TASK TO CARRY OUT:
Your output should be the line with "赤堀颯・黒田義信・西野啓也の本塁打や藤本士生の好投" followed by every remaining line of the entries, reproduced exactly.

Records from a dataset
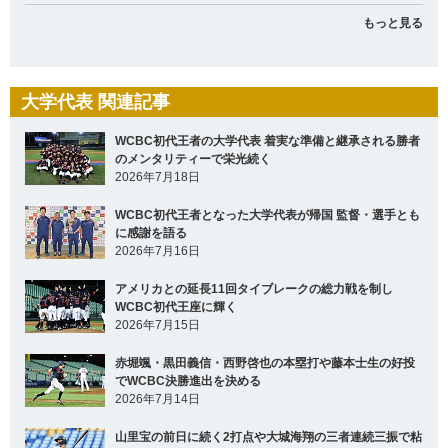
もっと見る
大学代表 関連記事
WCBC初代王者の大学代表 着実な準備と継承される勝者
のメンタリティーで栄光続く
2026年7月18日
WCBC初代王者となった大学代表が帰国 監督・選手とも
に感謝を語る
2026年7月16日
アメリカとの延長11回タイブレークの総力戦を制し
WCBC初代王座に輝く
2026年7月15日
赤堀颯・黒田義信・西野啓也の本塁打や藤本士生の好投
でWCBC決勝進出を決める
2026年7月14日
山里宝の前日に続く2打点や大城海翔の三者連続三振で粘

TASK RESULT:
赤堀颯・黒田義信・西野啓也の本塁打や藤本士生の好投
でWCBC決勝進出を決める
2026年7月14日
山里宝の前日に続く2打点や大城海翔の三者連続三振で粘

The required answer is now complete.